Horemheb and his men kept close watch on the Hittites; he permitted the soldiers to drink none of the wine offered by Niqmandu's servants and to eat none of the fish or fruit, lest they become sated and slow.
To honor their host's hospitality, like brothers the Kings spoke about their wives at home, the sons and brothers who sat beside them here today.
"There is a god you favor above all others, I hear," Suppililiuma said through his interpreter.
"He is the only god, my brother," Akhenaten said. "He is the creator, mine as well as yours. He appointed your skin and your tongue."
"And my kingdom?"
"The Aten has appointed every man his place."
"Then I like this god of yours, my brother!" And Suppililiuma laughed. "All is from the Aten, then?"
"Everything."
"Including this?"
Suppililiuma gave a signal with his hand, and as he did so, Horemheb's men, who had been waiting for such a thing, rose up with spears and daggers and axes and rushed to shield their King. Niqmandu's servants dropped their jugs of wine and platters of food and withdrew behind the Egyptian line.

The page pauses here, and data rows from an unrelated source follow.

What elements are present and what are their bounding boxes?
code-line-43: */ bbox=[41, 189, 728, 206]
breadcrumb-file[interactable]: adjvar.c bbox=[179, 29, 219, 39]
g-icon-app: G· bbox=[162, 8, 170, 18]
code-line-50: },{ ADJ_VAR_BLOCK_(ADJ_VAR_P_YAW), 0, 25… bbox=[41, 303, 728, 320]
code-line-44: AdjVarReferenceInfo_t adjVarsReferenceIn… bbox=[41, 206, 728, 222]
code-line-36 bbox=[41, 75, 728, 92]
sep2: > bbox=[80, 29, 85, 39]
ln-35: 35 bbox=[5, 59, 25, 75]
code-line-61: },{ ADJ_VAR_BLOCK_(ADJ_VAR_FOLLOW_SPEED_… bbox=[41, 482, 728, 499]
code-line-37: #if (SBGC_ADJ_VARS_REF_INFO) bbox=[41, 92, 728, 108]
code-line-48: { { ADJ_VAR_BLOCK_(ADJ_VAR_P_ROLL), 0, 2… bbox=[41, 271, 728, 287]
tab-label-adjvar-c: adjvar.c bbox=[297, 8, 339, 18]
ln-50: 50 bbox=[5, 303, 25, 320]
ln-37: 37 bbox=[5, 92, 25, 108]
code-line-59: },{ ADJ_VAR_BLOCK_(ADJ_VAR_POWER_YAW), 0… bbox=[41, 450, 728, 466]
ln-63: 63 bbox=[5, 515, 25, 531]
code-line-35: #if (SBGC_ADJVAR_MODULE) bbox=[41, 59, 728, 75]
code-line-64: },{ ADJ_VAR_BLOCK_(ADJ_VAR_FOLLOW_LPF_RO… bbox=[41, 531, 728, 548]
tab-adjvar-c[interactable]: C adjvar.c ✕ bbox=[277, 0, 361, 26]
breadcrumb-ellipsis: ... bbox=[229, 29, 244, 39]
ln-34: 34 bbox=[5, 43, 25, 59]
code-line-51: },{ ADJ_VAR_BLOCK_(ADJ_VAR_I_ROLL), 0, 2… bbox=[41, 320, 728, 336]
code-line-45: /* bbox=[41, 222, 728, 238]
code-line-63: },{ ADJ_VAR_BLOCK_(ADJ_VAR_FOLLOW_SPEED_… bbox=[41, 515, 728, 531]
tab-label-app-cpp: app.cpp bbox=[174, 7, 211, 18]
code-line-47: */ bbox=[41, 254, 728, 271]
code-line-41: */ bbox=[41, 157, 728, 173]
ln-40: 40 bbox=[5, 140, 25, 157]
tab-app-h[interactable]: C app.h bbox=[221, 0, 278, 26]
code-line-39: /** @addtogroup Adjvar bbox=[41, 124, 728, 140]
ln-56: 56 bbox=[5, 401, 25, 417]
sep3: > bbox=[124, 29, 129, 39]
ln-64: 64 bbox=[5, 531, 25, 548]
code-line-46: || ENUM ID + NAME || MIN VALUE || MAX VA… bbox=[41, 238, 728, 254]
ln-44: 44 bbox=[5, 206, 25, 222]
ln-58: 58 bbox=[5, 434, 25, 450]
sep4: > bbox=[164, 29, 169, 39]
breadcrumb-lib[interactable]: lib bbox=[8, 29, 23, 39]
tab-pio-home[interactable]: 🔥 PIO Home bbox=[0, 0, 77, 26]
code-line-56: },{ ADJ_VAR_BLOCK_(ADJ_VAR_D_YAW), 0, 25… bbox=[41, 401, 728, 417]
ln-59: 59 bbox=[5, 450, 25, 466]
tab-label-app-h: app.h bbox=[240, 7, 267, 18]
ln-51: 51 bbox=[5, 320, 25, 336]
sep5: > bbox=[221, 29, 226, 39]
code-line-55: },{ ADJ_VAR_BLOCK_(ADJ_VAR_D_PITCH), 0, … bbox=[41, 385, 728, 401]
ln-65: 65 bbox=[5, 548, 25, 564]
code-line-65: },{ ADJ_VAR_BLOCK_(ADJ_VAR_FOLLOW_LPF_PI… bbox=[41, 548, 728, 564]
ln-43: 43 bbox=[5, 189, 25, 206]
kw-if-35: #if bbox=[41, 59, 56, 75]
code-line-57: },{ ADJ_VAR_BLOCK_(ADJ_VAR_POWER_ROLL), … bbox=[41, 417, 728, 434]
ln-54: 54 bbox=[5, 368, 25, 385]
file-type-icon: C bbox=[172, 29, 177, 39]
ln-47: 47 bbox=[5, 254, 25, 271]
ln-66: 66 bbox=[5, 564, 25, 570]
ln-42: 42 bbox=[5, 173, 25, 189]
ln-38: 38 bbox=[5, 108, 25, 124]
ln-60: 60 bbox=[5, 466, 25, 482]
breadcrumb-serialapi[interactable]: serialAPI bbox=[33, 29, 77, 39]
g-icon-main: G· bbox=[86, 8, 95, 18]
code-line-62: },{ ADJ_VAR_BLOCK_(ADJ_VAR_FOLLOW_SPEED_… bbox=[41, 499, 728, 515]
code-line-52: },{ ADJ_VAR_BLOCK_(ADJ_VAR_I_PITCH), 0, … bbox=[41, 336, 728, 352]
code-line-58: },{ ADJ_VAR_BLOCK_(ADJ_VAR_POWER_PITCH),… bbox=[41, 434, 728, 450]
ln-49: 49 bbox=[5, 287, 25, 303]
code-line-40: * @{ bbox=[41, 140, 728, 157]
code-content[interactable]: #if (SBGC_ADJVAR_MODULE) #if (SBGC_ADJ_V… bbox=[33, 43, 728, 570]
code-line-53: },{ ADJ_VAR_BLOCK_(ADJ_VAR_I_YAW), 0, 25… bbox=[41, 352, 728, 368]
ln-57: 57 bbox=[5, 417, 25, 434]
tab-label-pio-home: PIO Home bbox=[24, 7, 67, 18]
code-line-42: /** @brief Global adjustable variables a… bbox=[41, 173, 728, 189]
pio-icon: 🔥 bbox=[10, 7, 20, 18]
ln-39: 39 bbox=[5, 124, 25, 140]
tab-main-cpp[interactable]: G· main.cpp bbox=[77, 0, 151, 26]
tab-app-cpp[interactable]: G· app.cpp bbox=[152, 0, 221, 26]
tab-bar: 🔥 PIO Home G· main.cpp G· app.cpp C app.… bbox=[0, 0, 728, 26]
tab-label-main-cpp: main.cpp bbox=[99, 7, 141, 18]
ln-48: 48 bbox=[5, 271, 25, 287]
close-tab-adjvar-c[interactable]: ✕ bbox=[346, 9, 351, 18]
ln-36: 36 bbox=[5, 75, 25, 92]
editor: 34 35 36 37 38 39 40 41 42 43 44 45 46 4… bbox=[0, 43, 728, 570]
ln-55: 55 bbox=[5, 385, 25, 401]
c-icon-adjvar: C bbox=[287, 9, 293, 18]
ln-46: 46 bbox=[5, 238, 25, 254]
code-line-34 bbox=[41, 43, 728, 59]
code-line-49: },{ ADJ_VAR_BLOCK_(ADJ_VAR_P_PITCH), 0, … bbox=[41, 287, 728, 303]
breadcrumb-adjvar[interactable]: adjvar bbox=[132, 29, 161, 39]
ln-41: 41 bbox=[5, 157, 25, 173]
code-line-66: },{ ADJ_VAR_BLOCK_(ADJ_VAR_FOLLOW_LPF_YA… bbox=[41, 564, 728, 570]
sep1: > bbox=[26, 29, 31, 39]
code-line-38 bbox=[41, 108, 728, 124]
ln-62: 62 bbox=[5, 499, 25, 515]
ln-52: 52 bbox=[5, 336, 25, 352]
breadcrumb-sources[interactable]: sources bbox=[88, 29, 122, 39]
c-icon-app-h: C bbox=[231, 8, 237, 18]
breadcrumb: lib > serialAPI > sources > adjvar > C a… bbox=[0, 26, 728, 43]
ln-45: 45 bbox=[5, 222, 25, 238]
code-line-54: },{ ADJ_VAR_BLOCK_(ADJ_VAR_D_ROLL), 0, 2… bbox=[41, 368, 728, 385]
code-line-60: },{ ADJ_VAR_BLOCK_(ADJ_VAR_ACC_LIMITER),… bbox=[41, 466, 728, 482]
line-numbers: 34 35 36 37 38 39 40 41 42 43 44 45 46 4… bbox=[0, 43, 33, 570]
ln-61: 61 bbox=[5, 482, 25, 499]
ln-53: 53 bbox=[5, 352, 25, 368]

The Hittites stood behind their shields, motionless.
"What is this?" Akhenaten demanded. "You would defy the hospitality of Niqmandu, my loyal ally?"

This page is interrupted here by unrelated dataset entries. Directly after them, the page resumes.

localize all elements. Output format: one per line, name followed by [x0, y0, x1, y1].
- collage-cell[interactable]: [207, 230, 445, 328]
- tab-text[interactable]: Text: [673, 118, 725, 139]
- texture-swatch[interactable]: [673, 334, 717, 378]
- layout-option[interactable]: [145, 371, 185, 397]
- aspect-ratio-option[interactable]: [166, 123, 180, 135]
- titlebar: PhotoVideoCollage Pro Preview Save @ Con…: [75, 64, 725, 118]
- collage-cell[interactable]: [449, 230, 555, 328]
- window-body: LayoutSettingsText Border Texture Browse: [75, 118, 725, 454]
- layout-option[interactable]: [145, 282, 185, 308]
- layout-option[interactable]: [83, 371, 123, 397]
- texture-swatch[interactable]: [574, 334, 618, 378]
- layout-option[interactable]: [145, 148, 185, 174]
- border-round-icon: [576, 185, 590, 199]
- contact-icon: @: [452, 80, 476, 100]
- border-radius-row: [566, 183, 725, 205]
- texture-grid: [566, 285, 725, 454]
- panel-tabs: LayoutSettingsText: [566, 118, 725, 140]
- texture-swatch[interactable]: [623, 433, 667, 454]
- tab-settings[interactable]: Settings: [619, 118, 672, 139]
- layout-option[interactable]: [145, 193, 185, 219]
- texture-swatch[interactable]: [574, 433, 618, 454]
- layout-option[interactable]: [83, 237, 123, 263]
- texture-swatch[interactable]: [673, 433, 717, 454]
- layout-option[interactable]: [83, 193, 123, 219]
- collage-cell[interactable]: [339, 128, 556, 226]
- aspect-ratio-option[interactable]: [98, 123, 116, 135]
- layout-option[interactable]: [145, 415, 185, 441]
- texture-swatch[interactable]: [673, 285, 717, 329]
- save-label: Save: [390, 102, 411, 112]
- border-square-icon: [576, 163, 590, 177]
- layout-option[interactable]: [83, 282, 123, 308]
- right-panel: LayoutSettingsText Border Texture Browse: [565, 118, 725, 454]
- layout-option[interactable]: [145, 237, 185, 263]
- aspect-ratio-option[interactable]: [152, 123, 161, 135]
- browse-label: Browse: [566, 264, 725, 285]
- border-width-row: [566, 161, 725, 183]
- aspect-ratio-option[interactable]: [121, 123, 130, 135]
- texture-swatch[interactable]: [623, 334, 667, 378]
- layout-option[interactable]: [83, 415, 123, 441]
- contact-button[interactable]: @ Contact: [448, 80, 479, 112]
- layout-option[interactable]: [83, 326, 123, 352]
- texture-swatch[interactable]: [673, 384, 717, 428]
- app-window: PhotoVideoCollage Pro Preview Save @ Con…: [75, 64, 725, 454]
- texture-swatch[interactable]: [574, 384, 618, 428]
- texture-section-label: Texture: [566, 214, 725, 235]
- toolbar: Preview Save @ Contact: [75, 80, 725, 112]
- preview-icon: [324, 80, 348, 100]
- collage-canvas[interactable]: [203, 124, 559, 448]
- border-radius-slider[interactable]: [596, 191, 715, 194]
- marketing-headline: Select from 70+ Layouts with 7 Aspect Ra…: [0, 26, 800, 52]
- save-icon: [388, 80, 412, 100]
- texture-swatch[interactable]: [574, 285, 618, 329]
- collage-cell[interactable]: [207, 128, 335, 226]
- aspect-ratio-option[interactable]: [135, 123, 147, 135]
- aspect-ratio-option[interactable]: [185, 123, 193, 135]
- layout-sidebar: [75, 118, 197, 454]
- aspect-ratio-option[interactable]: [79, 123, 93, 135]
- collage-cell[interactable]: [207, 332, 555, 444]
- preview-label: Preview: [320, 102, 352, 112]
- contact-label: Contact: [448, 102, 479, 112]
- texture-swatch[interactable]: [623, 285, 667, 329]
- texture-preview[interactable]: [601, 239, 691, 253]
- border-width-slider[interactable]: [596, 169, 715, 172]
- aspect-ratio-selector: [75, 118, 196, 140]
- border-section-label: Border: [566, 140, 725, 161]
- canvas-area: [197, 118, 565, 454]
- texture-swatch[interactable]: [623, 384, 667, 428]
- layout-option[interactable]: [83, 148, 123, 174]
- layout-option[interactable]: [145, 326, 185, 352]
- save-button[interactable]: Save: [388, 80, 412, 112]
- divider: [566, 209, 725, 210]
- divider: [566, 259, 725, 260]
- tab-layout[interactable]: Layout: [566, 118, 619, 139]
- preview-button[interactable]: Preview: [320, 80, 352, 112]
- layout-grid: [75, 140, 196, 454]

"We destroyed half of Niqmandu's palace," Suppililiuma said. "The other half we did not destroy. We made it ours. This, then, is the will of your god, my brother."

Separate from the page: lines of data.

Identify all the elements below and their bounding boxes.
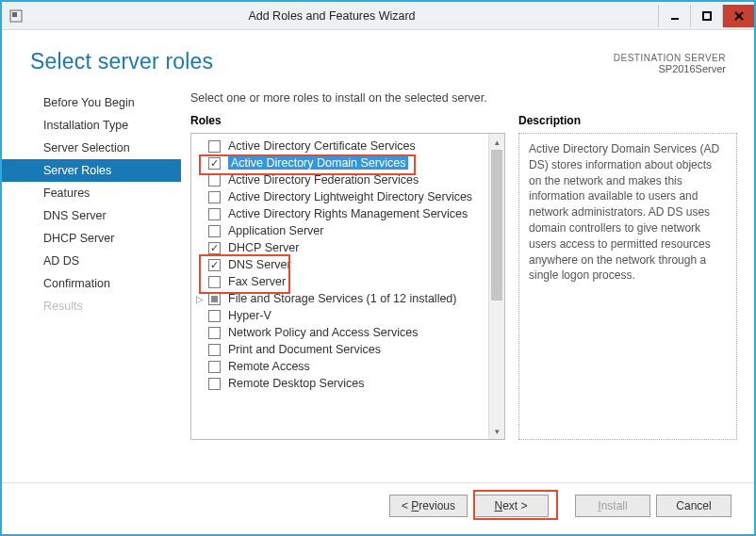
role-checkbox[interactable] <box>208 157 221 170</box>
destination-label: DESTINATION SERVER <box>614 53 726 63</box>
role-checkbox[interactable] <box>208 327 221 339</box>
sidebar-item-dns-server[interactable]: DNS Server <box>2 204 181 227</box>
svg-rect-1 <box>12 12 17 17</box>
scroll-track[interactable] <box>489 150 504 423</box>
description-text: Active Directory Domain Services (AD DS)… <box>518 133 737 440</box>
sidebar-item-ad-ds[interactable]: AD DS <box>2 250 181 272</box>
role-item[interactable]: Active Directory Lightweight Directory S… <box>191 188 504 205</box>
role-item[interactable]: Remote Access <box>191 358 504 375</box>
role-label: File and Storage Services (1 of 12 insta… <box>228 292 457 305</box>
next-button[interactable]: Next > <box>473 495 549 517</box>
content-area: Before You Begin Installation Type Serve… <box>2 82 754 482</box>
role-label: Active Directory Domain Services <box>228 156 408 170</box>
role-item[interactable]: Remote Desktop Services <box>191 375 504 392</box>
expand-icon[interactable]: ▷ <box>195 294 205 303</box>
role-item[interactable]: DHCP Server <box>191 239 504 256</box>
role-checkbox[interactable] <box>208 361 221 373</box>
role-item[interactable]: Active Directory Rights Management Servi… <box>191 205 504 222</box>
role-item[interactable]: Active Directory Certificate Services <box>191 138 504 154</box>
role-item[interactable]: Hyper-V <box>191 307 504 324</box>
window-title: Add Roles and Features Wizard <box>25 9 658 23</box>
scroll-thumb[interactable] <box>491 150 502 300</box>
role-label: Active Directory Rights Management Servi… <box>228 207 468 220</box>
previous-button[interactable]: < Previous <box>389 495 468 517</box>
minimize-button[interactable] <box>658 5 690 27</box>
sidebar-item-installation-type[interactable]: Installation Type <box>2 114 181 137</box>
header: Select server roles DESTINATION SERVER S… <box>2 30 754 82</box>
sidebar-item-confirmation[interactable]: Confirmation <box>2 272 181 295</box>
cancel-button[interactable]: Cancel <box>656 495 731 517</box>
role-label: Remote Desktop Services <box>228 377 365 390</box>
role-checkbox[interactable] <box>208 310 221 322</box>
page-title: Select server roles <box>30 49 213 74</box>
role-checkbox[interactable] <box>208 293 221 305</box>
role-label: Print and Document Services <box>228 343 381 356</box>
svg-rect-3 <box>703 12 711 20</box>
role-checkbox[interactable] <box>208 344 221 356</box>
role-checkbox[interactable] <box>208 378 221 390</box>
role-checkbox[interactable] <box>208 174 221 187</box>
role-checkbox[interactable] <box>208 242 221 254</box>
app-icon <box>8 8 25 24</box>
sidebar-item-server-roles[interactable]: Server Roles <box>2 159 181 182</box>
role-item[interactable]: Application Server <box>191 222 504 239</box>
role-label: DHCP Server <box>228 241 299 254</box>
main-panel: Select one or more roles to install on t… <box>181 82 754 482</box>
role-item[interactable]: DNS Server <box>191 256 504 273</box>
role-label: Active Directory Federation Services <box>228 173 419 187</box>
footer-buttons: < Previous Next > Install Cancel <box>2 482 754 528</box>
role-label: Application Server <box>228 224 323 237</box>
scroll-up-icon[interactable]: ▴ <box>489 134 504 150</box>
destination-name: SP2016Server <box>614 63 726 74</box>
install-button: Install <box>575 495 650 517</box>
sidebar-item-features[interactable]: Features <box>2 182 181 204</box>
roles-scrollbar[interactable]: ▴ ▾ <box>488 134 504 439</box>
role-checkbox[interactable] <box>208 276 221 288</box>
role-label: Active Directory Certificate Services <box>228 139 416 153</box>
role-label: DNS Server <box>228 258 291 271</box>
role-item[interactable]: ▷File and Storage Services (1 of 12 inst… <box>191 290 504 307</box>
wizard-sidebar: Before You Begin Installation Type Serve… <box>2 82 181 482</box>
role-checkbox[interactable] <box>208 191 221 203</box>
role-checkbox[interactable] <box>208 259 221 271</box>
title-bar: Add Roles and Features Wizard <box>2 2 754 30</box>
maximize-button[interactable] <box>690 5 722 27</box>
role-checkbox[interactable] <box>208 140 221 153</box>
instruction-text: Select one or more roles to install on t… <box>190 91 737 105</box>
role-label: Active Directory Lightweight Directory S… <box>228 190 472 203</box>
role-item[interactable]: Active Directory Domain Services <box>191 154 504 171</box>
role-label: Fax Server <box>228 275 286 288</box>
roles-listbox: Active Directory Certificate ServicesAct… <box>190 133 505 440</box>
sidebar-item-server-selection[interactable]: Server Selection <box>2 137 181 159</box>
role-label: Remote Access <box>228 360 310 373</box>
role-item[interactable]: Active Directory Federation Services <box>191 171 504 188</box>
role-label: Network Policy and Access Services <box>228 326 418 339</box>
role-item[interactable]: Fax Server <box>191 273 504 290</box>
window-controls <box>658 5 754 27</box>
role-label: Hyper-V <box>228 309 271 322</box>
sidebar-item-before-you-begin[interactable]: Before You Begin <box>2 91 181 114</box>
close-button[interactable] <box>722 5 754 27</box>
roles-heading: Roles <box>190 114 505 127</box>
sidebar-item-dhcp-server[interactable]: DHCP Server <box>2 227 181 250</box>
sidebar-item-results: Results <box>2 295 181 317</box>
role-checkbox[interactable] <box>208 225 221 237</box>
role-item[interactable]: Print and Document Services <box>191 341 504 358</box>
role-item[interactable]: Network Policy and Access Services <box>191 324 504 341</box>
scroll-down-icon[interactable]: ▾ <box>489 423 504 439</box>
role-checkbox[interactable] <box>208 208 221 220</box>
description-heading: Description <box>518 114 737 127</box>
destination-server: DESTINATION SERVER SP2016Server <box>614 53 726 74</box>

A great pain seized Horemheb's side. The cupbearer beside him held a bloody knife. Horemheb shouted, "Kadesh!" and his men understood. As Aitakama had fallen, so were the Egyptians to fall, impaled on the blades of their allies. The Hittites withdrew from the banquet.
Horemheb was struck again, and he fell upon the body of another. On his back he lay, blinded by blood, while above him the Egyptians and Amurrites rallied around the King and butchered Ugarit's army of servants. Then an arrow struck Horemheb's thigh. Horemheb shouted for all to fall back. Hittite archers had come up to finish the battle.
Someone pulled him to his feet and thrust a shoulder beneath his arm. Horemheb wiped an arm across his face to clear away the blood, and found Aziru at his side. And at his feet, in a pool of crimson that spread from his neck like the Nile in flood, lay Prince Smenkhkare.